## Exercise data
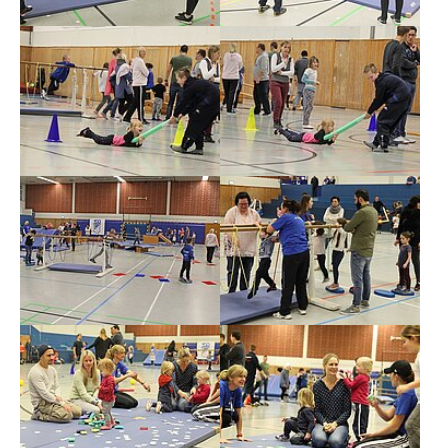
Show larger version
Show larger version
Show larger version
Show larger version
Show larger version
Show larger version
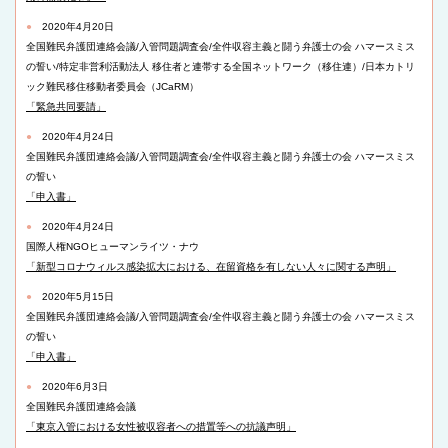
●
2020年4月20日
全国難民弁護団連絡会議/入管問題調査会/全件収容主義と闘う弁護士の会 ハマースミス
の誓い/特定非営利活動法人 移住者と連帯する全国ネットワーク（移住連）/日本カトリ
ック難民移住移動者委員会（JCaRM）
「緊急共同要請」
●
2020年4月24日
全国難民弁護団連絡会議/入管問題調査会/全件収容主義と闘う弁護士の会 ハマースミス
の誓い
「申入書」
●
2020年4月24日
国際人権NGOヒューマンライツ・ナウ
「新型コロナウィルス感染拡大における、在留資格を有しない人々に関する声明」
●
2020年5月15日
全国難民弁護団連絡会議/入管問題調査会/全件収容主義と闘う弁護士の会 ハマースミス
の誓い
「申入書」
●
2020年6月3日
全国難民弁護団連絡会議
「東京入管における女性被収容者への措置等への抗議声明」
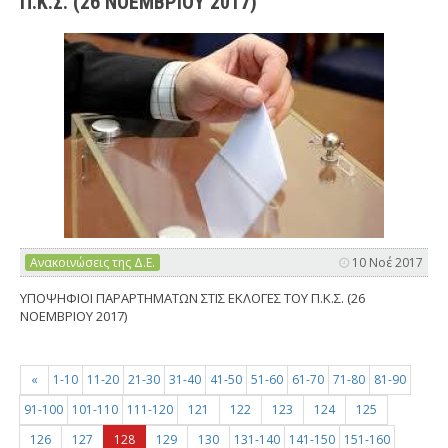
Π.Κ.Σ. (26 ΝΟΕΜΒΡΙΟΥ 2017)
Ανακοινώσεις της Δ.Ε.
10 Νοέ 2017
ΥΠΟΨΗΦΙΟΙ ΠΑΡΑΡΤΗΜΑΤΩΝ ΣΤΙΣ ΕΚΛΟΓΕΣ ΤΟΥ Π.Κ.Σ. (26
ΝΟΕΜΒΡΙΟΥ 2017)
«
1-10
11-20
21-30
31-40
41-50
51-60
61-70
71-80
81-90
91-100
101-110
111-120
121
122
123
124
125
126
127
128
129
130
131-140
141-150
151-160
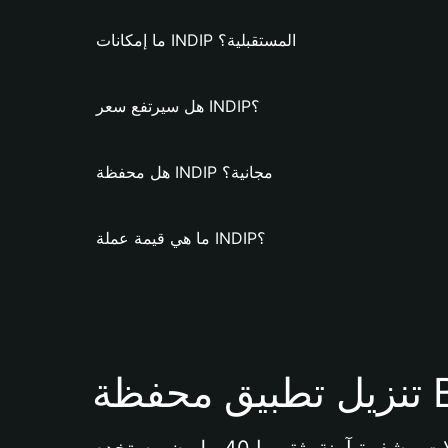
ما إمكانات INDIP المستقبلية؟
هل سيرتفع سعر INDIP؟
هل محفظة INDIP مجانية؟
ما هي قيمة عملة INDIP؟
Bi 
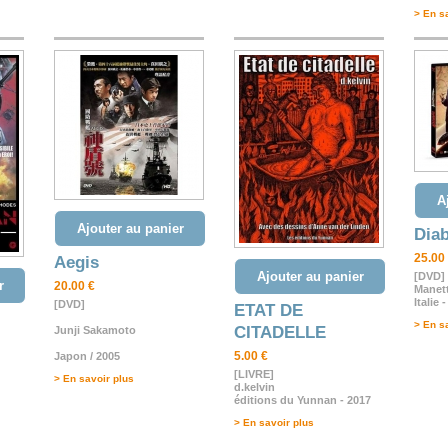
> En s
A
Ajouter au panier
Diab
25.00
Aegis
Ajouter au panier
[DVD]
r
20.00 €
Manett
Italie 
[DVD]
ETAT DE
> En s
CITADELLE
Junji Sakamoto
5.00 €
Japon / 2005
[LIVRE]
> En savoir plus
d.kelvin
éditions du Yunnan - 2017
> En savoir plus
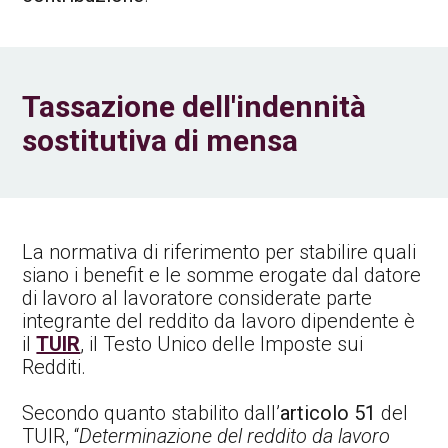
Tassazione dell'indennità
sostitutiva di mensa
La normativa di riferimento per stabilire quali
siano i benefit e le somme erogate dal datore
di lavoro al lavoratore considerate parte
integrante del reddito da lavoro dipendente è
il
TUIR
, il Testo Unico delle Imposte sui
Redditi.
Secondo quanto stabilito dall’
articolo 51
del
TUIR, “
Determinazione del reddito da lavoro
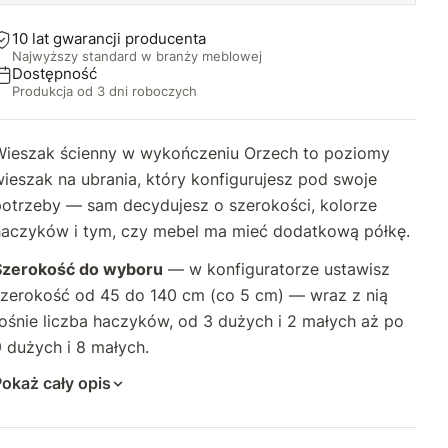
65 cm (4+3)
+50 zł
10 lat gwarancji producenta
Najwyższy standard w branży meblowej
70 cm (5+4)
+80 zł
Dostępność
Produkcja od 3 dni roboczych
75 cm (5+4)
+96 zł
Wieszak ścienny w wykończeniu Orzech to poziomy
80 cm (5+4)
+110 zł
ieszak na ubrania, który konfigurujesz pod swoje
potrzeby — sam decydujesz o szerokości, kolorze
85 cm (6+5)
+130 zł
haczyków i tym, czy mebel ma mieć dodatkową półkę.
90 cm (6+5)
+146 zł
Szerokość do wyboru
— w konfiguratorze ustawisz
szerokość od 45 do 140 cm (co 5 cm) — wraz z nią
95 cm (6+5)
+160 zł
ośnie liczba haczyków, od 3 dużych i 2 małych aż po
 dużych i 8 małych.
100 cm (7+6)
+176 zł
okaż cały opis
105 cm (7+6)
+190 zł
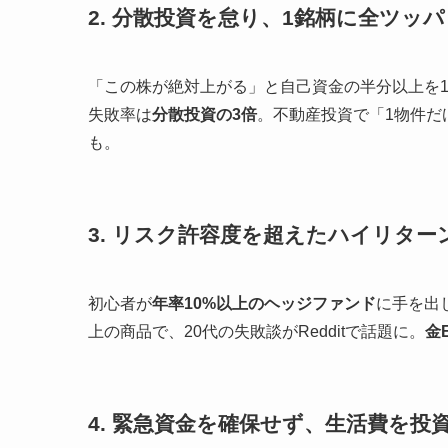
2. 分散投資を怠り、1銘柄に全ツッパ
「この株が絶対上がる」と自己資金の半分以上を1
失敗率は
分散投資の3倍
。不動産投資で「1物件だ
も。
3. リスク許容度を超えたハイリター
初心者が
年率10%以上のヘッジファンド
に手を出
上の商品で、20代の失敗談がRedditで話題に。
金
4. 緊急資金を確保せず、生活費を投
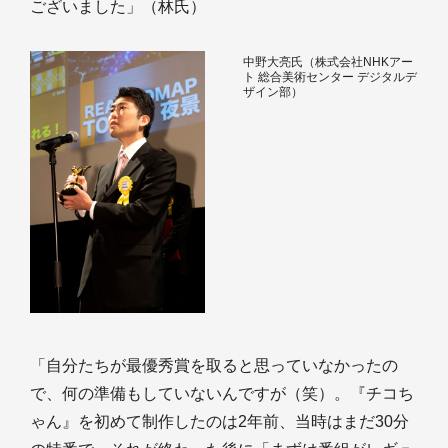
ございました」（林氏）
中野大亮氏（株式会社NHKアー
ト 総合美術センター デジタルデ
ザイン部）
「自分たちが最優秀賞を取ると思っていなかったの
で、何の準備もしていないんですが（笑）。『チコち
ゃん』を初めて制作したのは2年前、当時はまだ30分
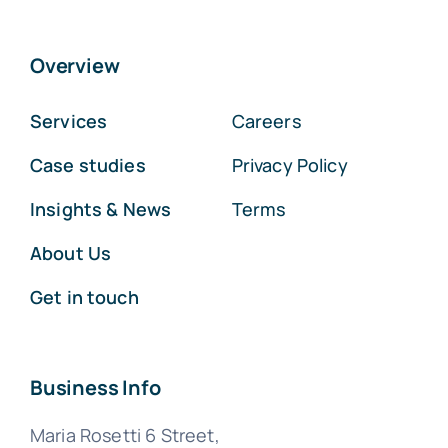
Overview
Services
Careers
Case studies
Privacy Policy
Insights & News
Terms
About Us
Get in touch
Business Info
Maria Rosetti 6 Street,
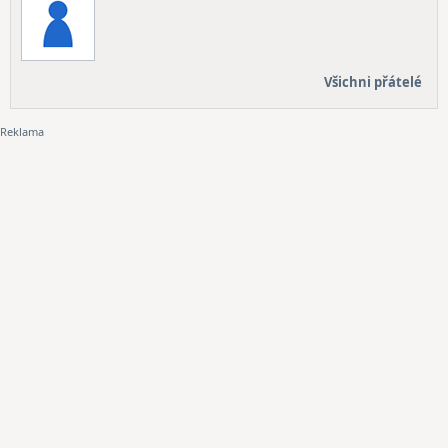
Všichni přátelé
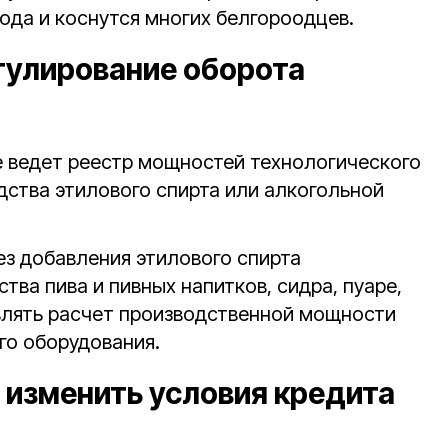
года и коснутся многих белгороодцев.
егулирование оборота
 ведет реестр мощностей технологического
дства этилового спирта или алкогольной
ез добавления этилового спирта
тва пива и пивных напитков, сидра, пуаре,
влять расчет производственной мощности
го оборудования.
 изменить условия кредита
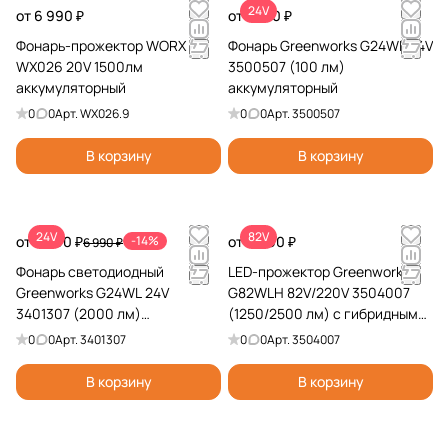
24V
от 6 990 ₽
от 2 190 ₽
Фонарь-прожектор WORX
Фонарь Greenworks G24WL 24V
WX026 20V 1500лм
3500507 (100 лм)
аккумуляторный
аккумуляторный
0
0
Арт.
WX026.9
0
0
Арт.
3500507
В корзину
В корзину
24V
82V
от 5 990 ₽
-14%
от 9 990 ₽
6 990 ₽
Фонарь светодиодный
LED-прожектор Greenworks
Greenworks G24WL 24V
G82WLH 82V/220V 3504007
3401307 (2000 лм)
(1250/2500 лм) с гибридным
аккумуляторный
питанием
0
0
Арт.
3401307
0
0
Арт.
3504007
В корзину
В корзину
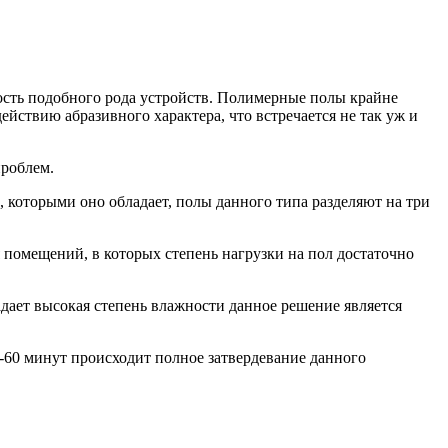
сть подобного рода устройств.
Полимерные полы крайне
йствию абразивного характера, что встречается не так уж и
проблем.
 которыми оно обладает, полы данного типа разделяют на три
 помещений, в которых степень нагрузки на пол достаточно
дает высокая степень влажности данное решение является
60 минут происходит полное затвердевание данного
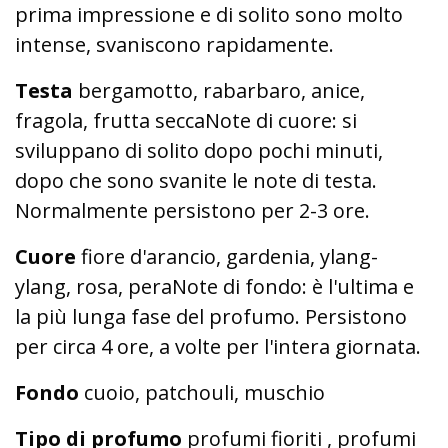
prima impressione e di solito sono molto
intense, svaniscono rapidamente.
Testa
bergamotto, rabarbaro, anice,
fragola, frutta seccaNote di cuore: si
sviluppano di solito dopo pochi minuti,
dopo che sono svanite le note di testa.
Normalmente persistono per 2-3 ore.
Cuore
fiore d'arancio, gardenia, ylang-
ylang, rosa, peraNote di fondo: è l'ultima e
la più lunga fase del profumo. Persistono
per circa 4 ore, a volte per l'intera giornata.
Fondo
cuoio, patchouli, muschio
Tipo di profumo
profumi fioriti , profumi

## Problem
The pictures stay out of the copy. Set down the entries above precisely.

## Written answer
Show larger version
Show larger version
Show larger version
Show larger version
Show larger version
Show larger version
●
2020年4月20日
全国難民弁護団連絡会議/入管問題調査会/全件収容主義と闘う弁護士の会 ハマースミス
の誓い/特定非営利活動法人 移住者と連帯する全国ネットワーク（移住連）/日本カトリ
ック難民移住移動者委員会（JCaRM）
「緊急共同要請」
●
2020年4月24日
全国難民弁護団連絡会議/入管問題調査会/全件収容主義と闘う弁護士の会 ハマースミス
の誓い
「申入書」
●
2020年4月24日
国際人権NGOヒューマンライツ・ナウ
「新型コロナウィルス感染拡大における、在留資格を有しない人々に関する声明」
●
2020年5月15日
全国難民弁護団連絡会議/入管問題調査会/全件収容主義と闘う弁護士の会 ハマースミス
の誓い
「申入書」
●
2020年6月3日
全国難民弁護団連絡会議
「東京入管における女性被収容者への措置等への抗議声明」
Π.Κ.Σ. (26 ΝΟΕΜΒΡΙΟΥ 2017)
Ανακοινώσεις της Δ.Ε.
10 Νοέ 2017
ΥΠΟΨΗΦΙΟΙ ΠΑΡΑΡΤΗΜΑΤΩΝ ΣΤΙΣ ΕΚΛΟΓΕΣ ΤΟΥ Π.Κ.Σ. (26
ΝΟΕΜΒΡΙΟΥ 2017)
«
1-10
11-20
21-30
31-40
41-50
51-60
61-70
71-80
81-90
91-100
101-110
111-120
121
122
123
124
125
126
127
128
129
130
131-140
141-150
151-160
ما إمكانات INDIP المستقبلية؟
هل سيرتفع سعر INDIP؟
هل محفظة INDIP مجانية؟
ما هي قيمة عملة INDIP؟
Bi 
> En s
A
Ajouter au panier
Diab
25.00
Aegis
Ajouter au panier
[DVD]
r
20.00 €
Manett
Italie 
[DVD]
ETAT DE
> En s
CITADELLE
Junji Sakamoto
5.00 €
Japon / 2005
[LIVRE]
> En savoir plus
d.kelvin
éditions du Yunnan - 2017
> En savoir plus
Tassazione dell'indennità
sostitutiva di mensa
La normativa di riferimento per stabilire quali
siano i benefit e le somme erogate dal datore
di lavoro al lavoratore considerate parte
integrante del reddito da lavoro dipendente è
il
TUIR
, il Testo Unico delle Imposte sui
Redditi.
Secondo quanto stabilito dall’
articolo 51
del
TUIR, “
Determinazione del reddito da lavoro
65 cm (4+3)
+50 zł
10 lat gwarancji producenta
Najwyższy standard w branży meblowej
70 cm (5+4)
+80 zł
Dostępność
Produkcja od 3 dni roboczych
75 cm (5+4)
+96 zł
Wieszak ścienny w wykończeniu Orzech to poziomy
80 cm (5+4)
+110 zł
ieszak na ubrania, który konfigurujesz pod swoje
potrzeby — sam decydujesz o szerokości, kolorze
85 cm (6+5)
+130 zł
haczyków i tym, czy mebel ma mieć dodatkową półkę.
90 cm (6+5)
+146 zł
Szerokość do wyboru
— w konfiguratorze ustawisz
szerokość od 45 do 140 cm (co 5 cm) — wraz z nią
95 cm (6+5)
+160 zł
ośnie liczba haczyków, od 3 dużych i 2 małych aż po
 dużych i 8 małych.
100 cm (7+6)
+176 zł
okaż cały opis
105 cm (7+6)
+190 zł
2. 分散投資を怠り、1銘柄に全ツッパ
「この株が絶対上がる」と自己資金の半分以上を1
失敗率は
分散投資の3倍
。不動産投資で「1物件だ
も。
3. リスク許容度を超えたハイリター
初心者が
年率10%以上のヘッジファンド
に手を出
上の商品で、20代の失敗談がRedditで話題に。
金
4. 緊急資金を確保せず、生活費を投
ございました」（林氏）
中野大亮氏（株式会社NHKアー
ト 総合美術センター デジタルデ
ザイン部）
「自分たちが最優秀賞を取ると思っていなかったの
で、何の準備もしていないんですが（笑）。『チコち
ゃん』を初めて制作したのは2年前、当時はまだ30分
Overview
Services
Careers
Case studies
Privacy Policy
Insights & News
Terms
About Us
Get in touch
Business Info
Maria Rosetti 6 Street,
Všichni přátelé
года и коснутся многих белгороодцев.
егулирование оборота
 ведет реестр мощностей технологического
дства этилового спирта или алкогольной
ез добавления этилового спирта
тва пива и пивных напитков, сидра, пуаре,
влять расчет производственной мощности
го оборудования.
 изменить условия кредита
24V
от 6 990 ₽
от 2 190 ₽
Фонарь-прожектор WORX
Фонарь Greenworks G24WL 24V
WX026 20V 1500лм
3500507 (100 лм)
аккумуляторный
аккумуляторный
0
0
Арт.
WX026.9
0
0
Арт.
3500507
В корзину
В корзину
24V
82V
от 5 990 ₽
-14%
от 9 990 ₽
6 990 ₽
Фонарь светодиодный
LED-прожектор Greenworks
Greenworks G24WL 24V
G82WLH 82V/220V 3504007
3401307 (2000 лм)
(1250/2500 лм) с гибридным
аккумуляторный
питанием
0
0
Арт.
3401307
0
0
Арт.
3504007
В корзину
В корзину
сть подобного рода устройств.
Полимерные полы крайне
йствию абразивного характера, что встречается не так уж и
проблем.
 которыми оно обладает, полы данного типа разделяют на три
 помещений, в которых степень нагрузки на пол достаточно
дает высокая степень влажности данное решение является
60 минут происходит полное затвердевание данного
prima impressione e di solito sono molto
intense, svaniscono rapidamente.
Testa
bergamotto, rabarbaro, anice,
fragola, frutta seccaNote di cuore: si
sviluppano di solito dopo pochi minuti,
dopo che sono svanite le note di testa.
Normalmente persistono per 2-3 ore.
Cuore
fiore d'arancio, gardenia, ylang-
ylang, rosa, peraNote di fondo: è l'ultima e
la più lunga fase del profumo. Persistono
per circa 4 ore, a volte per l'intera giornata.
Fondo
cuoio, patchouli, muschio
Tipo di profumo
profumi fioriti , profumi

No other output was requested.